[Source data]
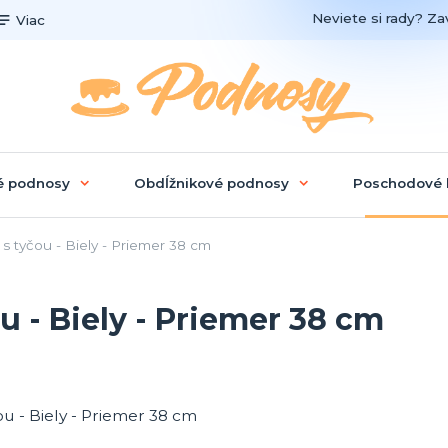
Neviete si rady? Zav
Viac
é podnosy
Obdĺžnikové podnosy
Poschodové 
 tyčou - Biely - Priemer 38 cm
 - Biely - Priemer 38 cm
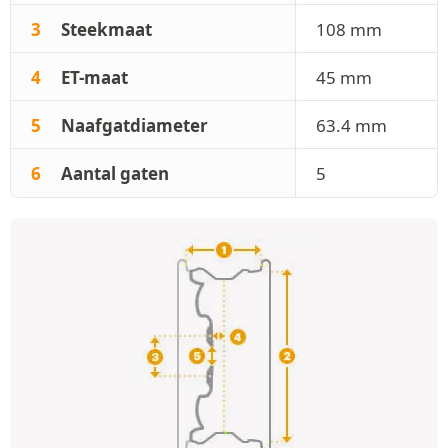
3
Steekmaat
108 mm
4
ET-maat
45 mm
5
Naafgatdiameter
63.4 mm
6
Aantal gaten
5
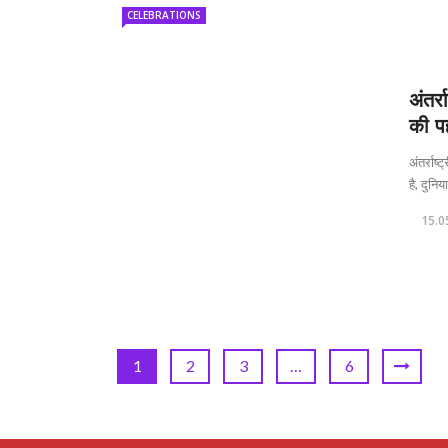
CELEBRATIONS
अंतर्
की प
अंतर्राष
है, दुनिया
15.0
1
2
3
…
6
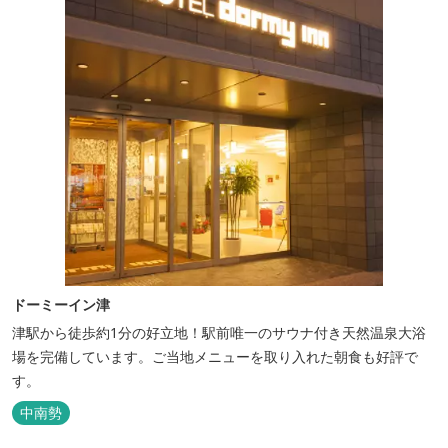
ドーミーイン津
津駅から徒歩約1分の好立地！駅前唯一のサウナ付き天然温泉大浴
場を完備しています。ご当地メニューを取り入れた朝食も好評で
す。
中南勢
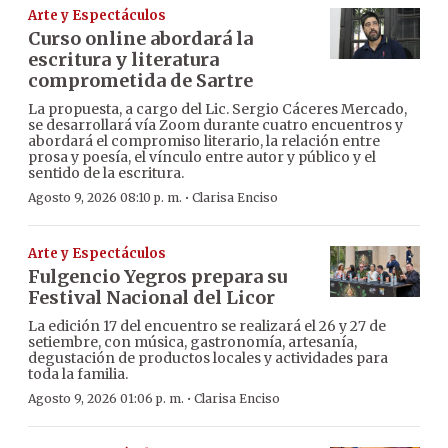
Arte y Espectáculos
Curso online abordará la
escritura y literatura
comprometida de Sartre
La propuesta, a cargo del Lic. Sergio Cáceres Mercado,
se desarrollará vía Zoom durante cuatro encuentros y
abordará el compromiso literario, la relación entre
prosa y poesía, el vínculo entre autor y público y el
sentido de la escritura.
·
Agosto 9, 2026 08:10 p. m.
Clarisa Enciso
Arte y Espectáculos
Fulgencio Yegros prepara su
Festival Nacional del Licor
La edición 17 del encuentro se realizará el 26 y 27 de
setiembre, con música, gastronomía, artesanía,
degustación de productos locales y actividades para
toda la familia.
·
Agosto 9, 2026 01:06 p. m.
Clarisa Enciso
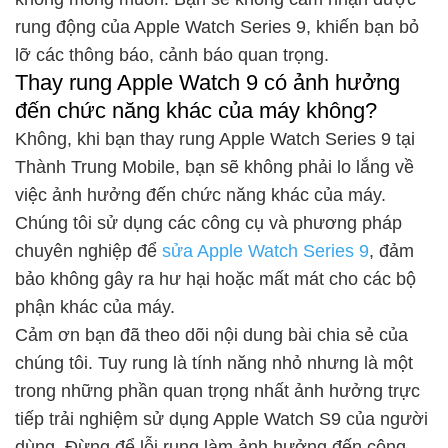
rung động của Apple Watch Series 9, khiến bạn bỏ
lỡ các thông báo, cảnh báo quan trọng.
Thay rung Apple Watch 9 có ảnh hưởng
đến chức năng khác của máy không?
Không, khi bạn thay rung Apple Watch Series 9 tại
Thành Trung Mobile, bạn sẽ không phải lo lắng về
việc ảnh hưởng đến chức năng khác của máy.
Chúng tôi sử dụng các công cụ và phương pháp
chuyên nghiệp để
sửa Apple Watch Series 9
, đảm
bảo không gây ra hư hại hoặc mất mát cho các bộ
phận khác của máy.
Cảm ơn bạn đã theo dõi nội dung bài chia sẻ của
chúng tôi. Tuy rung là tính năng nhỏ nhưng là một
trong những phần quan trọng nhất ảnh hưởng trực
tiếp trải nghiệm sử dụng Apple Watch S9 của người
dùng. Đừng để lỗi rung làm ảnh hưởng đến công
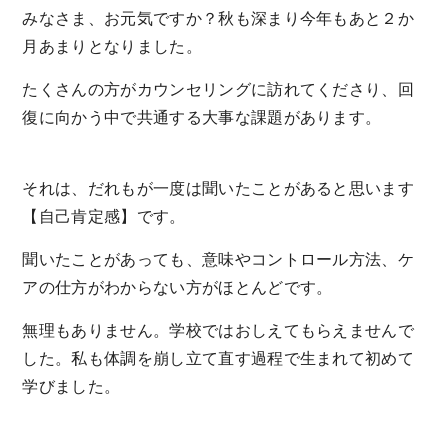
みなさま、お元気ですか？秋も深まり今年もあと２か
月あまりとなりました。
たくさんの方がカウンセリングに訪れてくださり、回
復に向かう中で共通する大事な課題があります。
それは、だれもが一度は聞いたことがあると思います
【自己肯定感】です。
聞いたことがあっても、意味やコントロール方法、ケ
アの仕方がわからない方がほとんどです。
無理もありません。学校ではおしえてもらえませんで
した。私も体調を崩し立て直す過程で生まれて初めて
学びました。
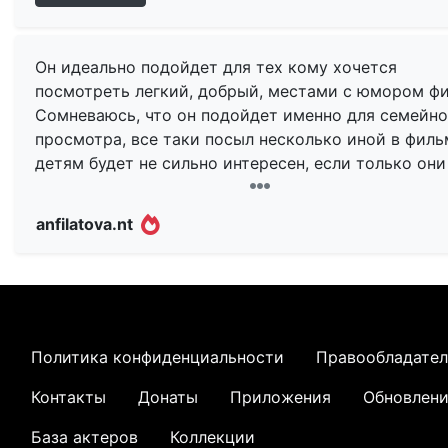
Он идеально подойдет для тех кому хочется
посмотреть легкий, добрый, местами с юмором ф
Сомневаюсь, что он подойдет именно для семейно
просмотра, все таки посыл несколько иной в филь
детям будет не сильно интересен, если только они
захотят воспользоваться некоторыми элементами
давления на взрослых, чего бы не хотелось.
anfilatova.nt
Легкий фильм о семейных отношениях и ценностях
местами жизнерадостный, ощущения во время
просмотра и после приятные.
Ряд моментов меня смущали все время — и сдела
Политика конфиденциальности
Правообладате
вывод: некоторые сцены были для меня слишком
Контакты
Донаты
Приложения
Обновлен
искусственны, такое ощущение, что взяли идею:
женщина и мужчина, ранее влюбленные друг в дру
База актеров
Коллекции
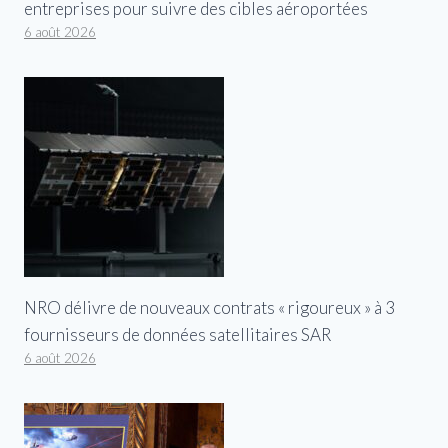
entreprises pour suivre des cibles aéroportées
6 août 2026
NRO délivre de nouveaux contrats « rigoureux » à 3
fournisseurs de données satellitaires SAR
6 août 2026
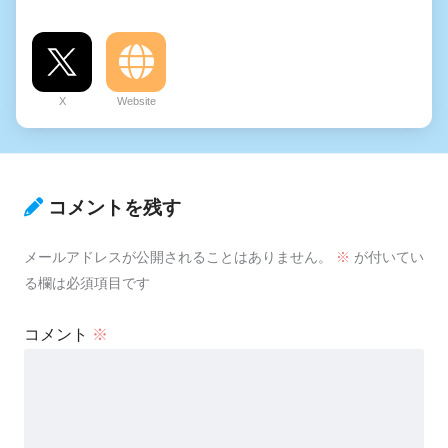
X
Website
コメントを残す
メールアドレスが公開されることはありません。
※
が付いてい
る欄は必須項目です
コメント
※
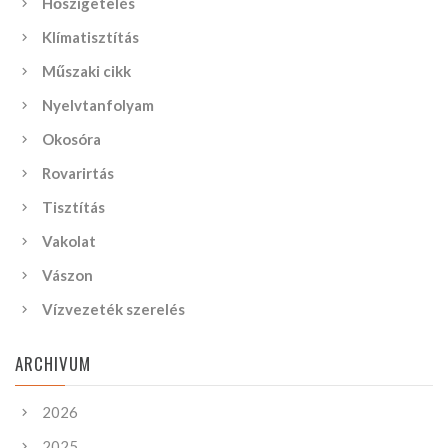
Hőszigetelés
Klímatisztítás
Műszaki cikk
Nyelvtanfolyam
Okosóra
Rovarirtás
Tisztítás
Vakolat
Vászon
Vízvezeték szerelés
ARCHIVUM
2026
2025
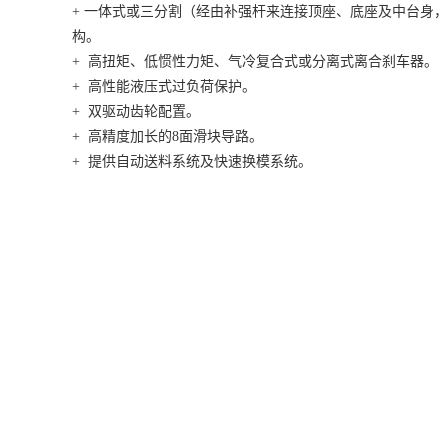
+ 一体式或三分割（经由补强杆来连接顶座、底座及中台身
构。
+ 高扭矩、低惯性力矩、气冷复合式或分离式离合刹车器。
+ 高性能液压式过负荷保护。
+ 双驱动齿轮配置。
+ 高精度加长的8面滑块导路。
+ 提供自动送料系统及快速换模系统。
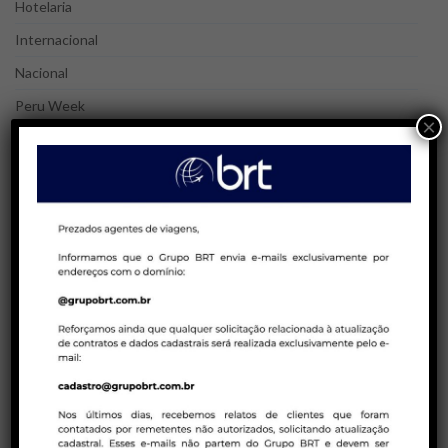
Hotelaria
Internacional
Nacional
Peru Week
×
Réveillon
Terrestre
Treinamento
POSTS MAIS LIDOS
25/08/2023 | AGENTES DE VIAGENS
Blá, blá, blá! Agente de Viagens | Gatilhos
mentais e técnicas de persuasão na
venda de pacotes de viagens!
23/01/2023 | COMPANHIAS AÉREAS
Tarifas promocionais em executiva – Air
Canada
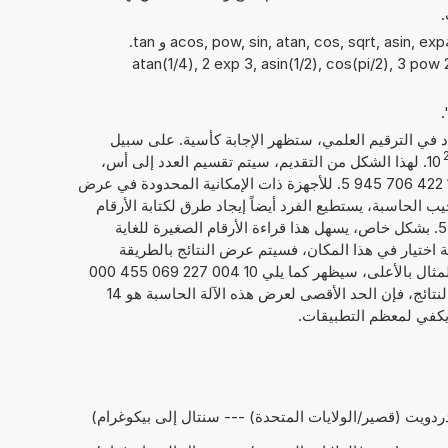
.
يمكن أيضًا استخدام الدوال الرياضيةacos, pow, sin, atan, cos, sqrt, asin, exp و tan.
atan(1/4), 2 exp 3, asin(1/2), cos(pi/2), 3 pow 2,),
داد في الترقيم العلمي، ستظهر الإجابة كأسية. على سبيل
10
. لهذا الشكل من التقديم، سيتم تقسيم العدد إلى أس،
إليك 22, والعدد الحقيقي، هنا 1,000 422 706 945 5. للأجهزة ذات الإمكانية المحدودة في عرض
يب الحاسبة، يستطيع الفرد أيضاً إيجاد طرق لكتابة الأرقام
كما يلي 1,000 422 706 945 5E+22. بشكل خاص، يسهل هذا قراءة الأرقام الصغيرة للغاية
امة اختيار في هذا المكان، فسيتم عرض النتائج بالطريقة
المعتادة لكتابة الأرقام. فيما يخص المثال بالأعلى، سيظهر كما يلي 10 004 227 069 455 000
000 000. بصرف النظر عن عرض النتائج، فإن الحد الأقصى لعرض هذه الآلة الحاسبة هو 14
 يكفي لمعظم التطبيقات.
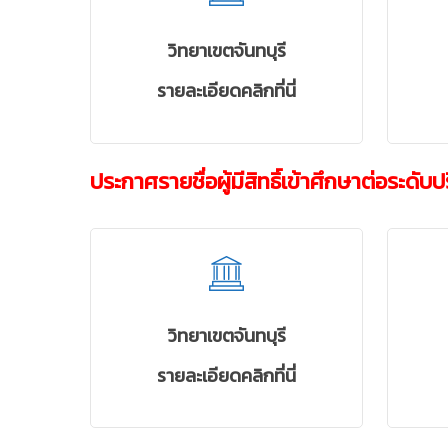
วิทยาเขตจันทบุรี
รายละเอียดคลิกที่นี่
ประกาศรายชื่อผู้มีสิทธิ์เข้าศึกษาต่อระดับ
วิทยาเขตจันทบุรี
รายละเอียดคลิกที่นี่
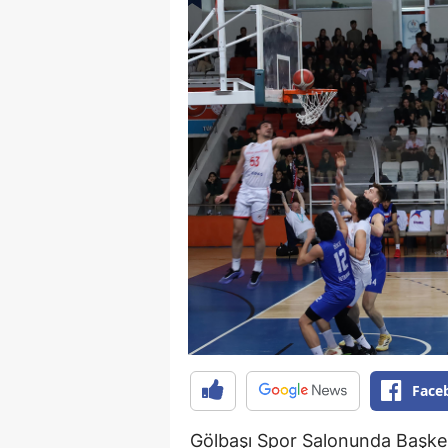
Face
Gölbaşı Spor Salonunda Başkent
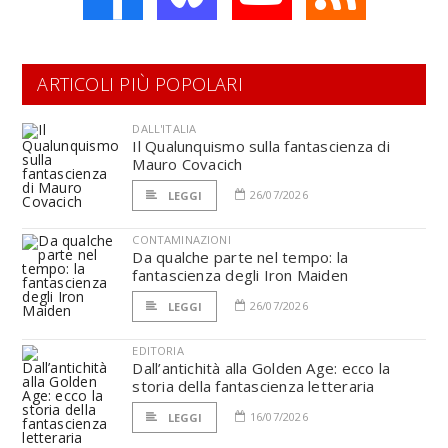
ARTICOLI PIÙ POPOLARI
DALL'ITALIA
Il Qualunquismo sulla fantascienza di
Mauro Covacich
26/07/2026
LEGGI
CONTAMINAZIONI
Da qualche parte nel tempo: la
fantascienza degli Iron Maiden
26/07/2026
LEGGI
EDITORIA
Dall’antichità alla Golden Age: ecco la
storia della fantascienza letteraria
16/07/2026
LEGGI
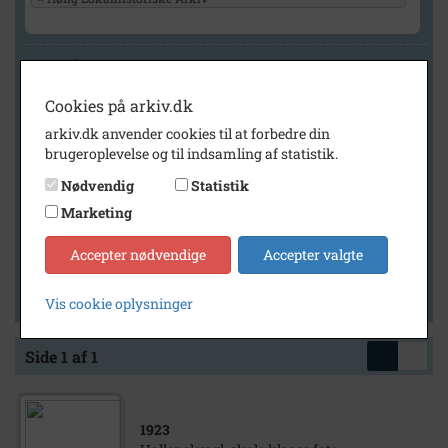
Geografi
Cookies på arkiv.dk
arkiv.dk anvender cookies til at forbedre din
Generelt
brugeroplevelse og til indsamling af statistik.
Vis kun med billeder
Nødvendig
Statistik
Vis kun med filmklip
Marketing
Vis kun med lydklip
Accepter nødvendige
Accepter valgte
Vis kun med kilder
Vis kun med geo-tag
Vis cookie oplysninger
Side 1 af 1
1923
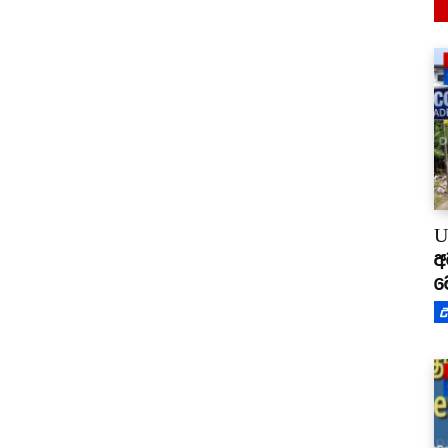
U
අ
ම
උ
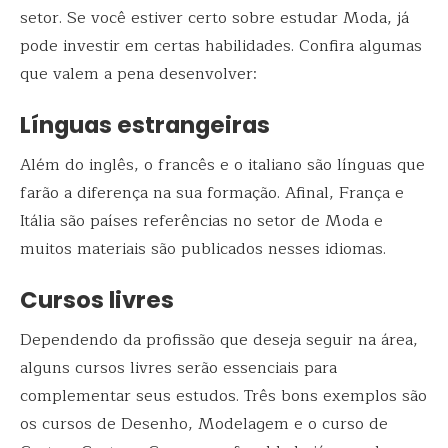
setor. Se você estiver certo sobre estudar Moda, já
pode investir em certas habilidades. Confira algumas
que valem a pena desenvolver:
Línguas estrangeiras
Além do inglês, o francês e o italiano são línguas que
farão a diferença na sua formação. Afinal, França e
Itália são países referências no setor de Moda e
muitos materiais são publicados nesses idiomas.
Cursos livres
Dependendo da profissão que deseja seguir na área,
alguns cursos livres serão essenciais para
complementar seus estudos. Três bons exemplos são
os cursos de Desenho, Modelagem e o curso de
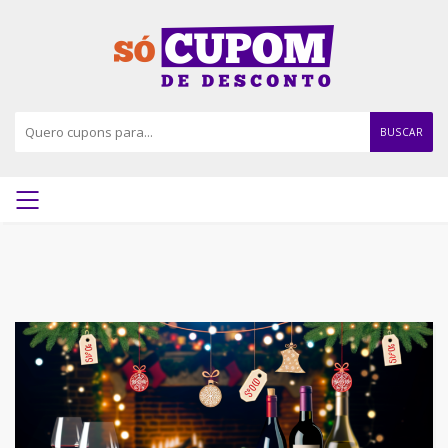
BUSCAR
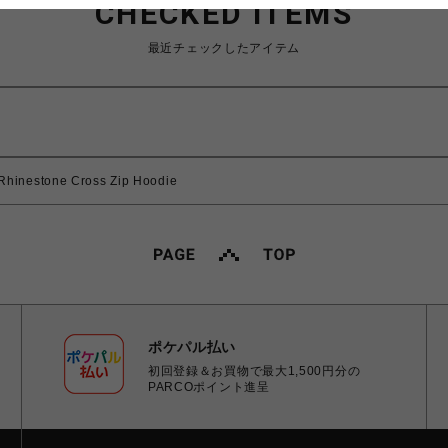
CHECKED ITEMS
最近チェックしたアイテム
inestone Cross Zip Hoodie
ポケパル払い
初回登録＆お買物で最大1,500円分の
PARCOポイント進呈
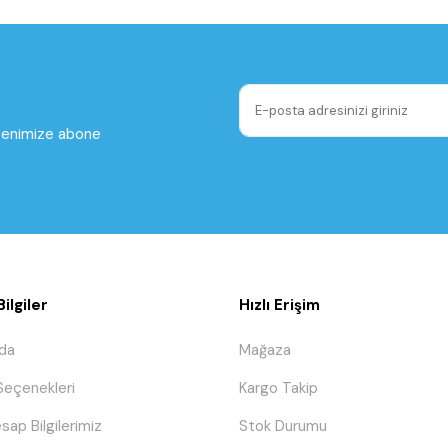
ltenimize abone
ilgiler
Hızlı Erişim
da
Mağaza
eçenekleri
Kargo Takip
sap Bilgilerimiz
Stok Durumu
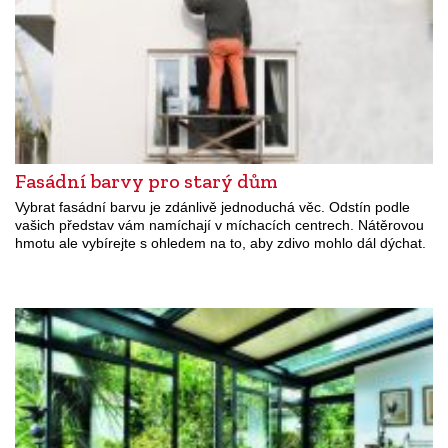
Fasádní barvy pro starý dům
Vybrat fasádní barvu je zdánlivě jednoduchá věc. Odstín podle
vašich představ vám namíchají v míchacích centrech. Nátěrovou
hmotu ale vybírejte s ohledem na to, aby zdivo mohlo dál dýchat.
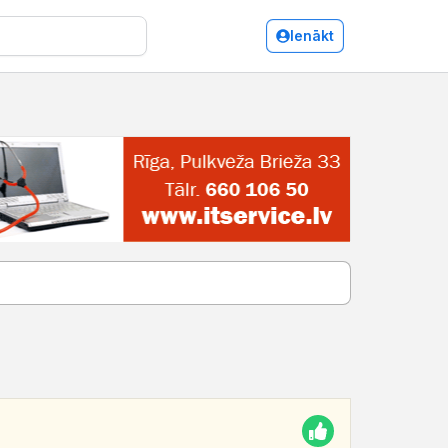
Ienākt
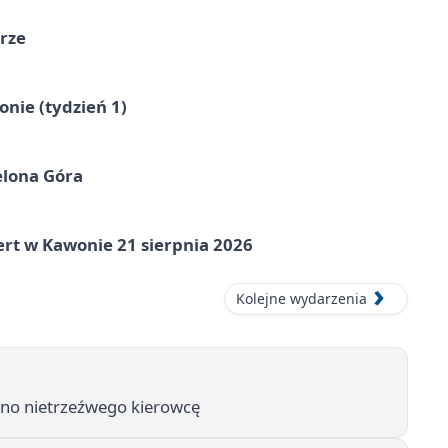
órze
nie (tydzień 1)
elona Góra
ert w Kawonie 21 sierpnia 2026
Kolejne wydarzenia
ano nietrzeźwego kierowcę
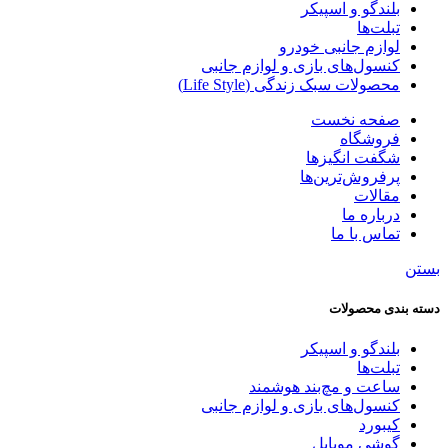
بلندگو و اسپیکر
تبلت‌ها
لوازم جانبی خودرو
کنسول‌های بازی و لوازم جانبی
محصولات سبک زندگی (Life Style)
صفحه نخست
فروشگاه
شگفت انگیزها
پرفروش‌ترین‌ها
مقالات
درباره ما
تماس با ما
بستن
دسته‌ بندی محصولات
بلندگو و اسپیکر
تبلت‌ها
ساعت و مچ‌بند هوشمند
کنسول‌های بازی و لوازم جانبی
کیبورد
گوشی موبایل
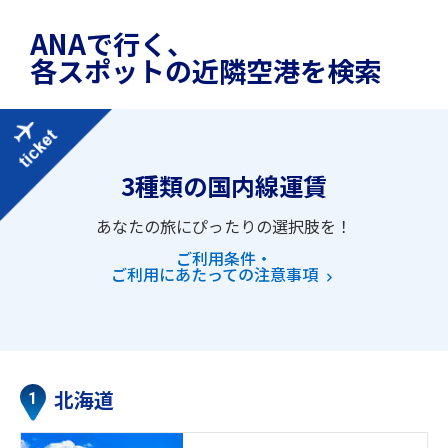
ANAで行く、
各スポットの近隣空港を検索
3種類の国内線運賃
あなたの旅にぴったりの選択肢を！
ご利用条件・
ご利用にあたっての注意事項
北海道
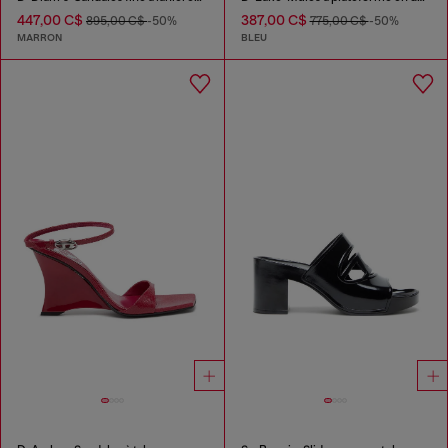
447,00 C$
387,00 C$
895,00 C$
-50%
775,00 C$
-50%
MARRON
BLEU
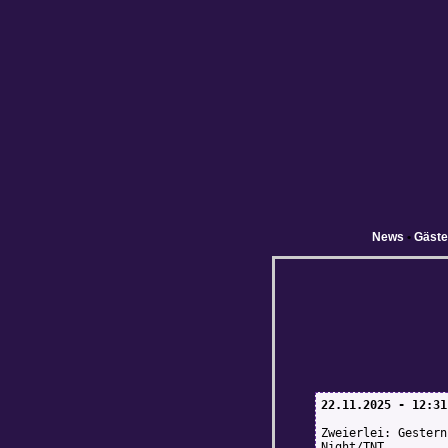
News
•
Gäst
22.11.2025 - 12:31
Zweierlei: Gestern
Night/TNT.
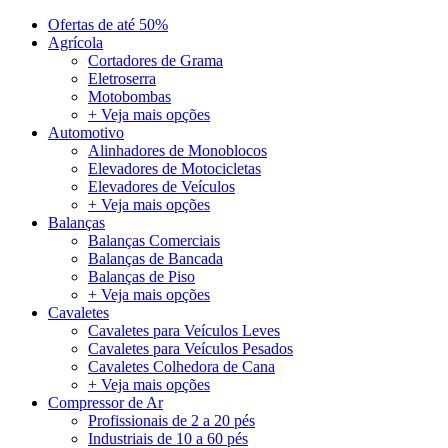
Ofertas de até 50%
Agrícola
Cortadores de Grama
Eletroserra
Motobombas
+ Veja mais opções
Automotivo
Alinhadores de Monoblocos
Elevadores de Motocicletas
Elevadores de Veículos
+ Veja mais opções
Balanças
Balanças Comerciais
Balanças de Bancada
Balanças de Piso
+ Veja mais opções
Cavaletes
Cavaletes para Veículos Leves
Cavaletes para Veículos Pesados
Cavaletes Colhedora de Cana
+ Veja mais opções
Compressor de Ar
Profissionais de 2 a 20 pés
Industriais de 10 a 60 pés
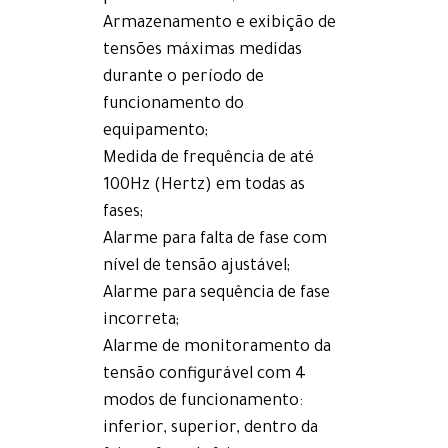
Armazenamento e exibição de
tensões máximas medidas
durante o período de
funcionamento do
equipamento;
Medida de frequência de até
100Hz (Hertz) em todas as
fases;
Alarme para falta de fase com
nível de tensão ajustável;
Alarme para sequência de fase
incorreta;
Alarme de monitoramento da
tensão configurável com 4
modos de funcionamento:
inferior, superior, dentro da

WHAT IS NEEDED
Gather and copy every line of the data in which the string "Watch" is found.

RESULT FOR THIS EXERCISE
rung động của Apple Watch Series 9, khiến bạn bỏ
Thay rung Apple Watch 9 có ảnh hưởng
Không, khi bạn thay rung Apple Watch Series 9 tại
sửa Apple Watch Series 9
tiếp trải nghiệm sử dụng Apple Watch S9 của người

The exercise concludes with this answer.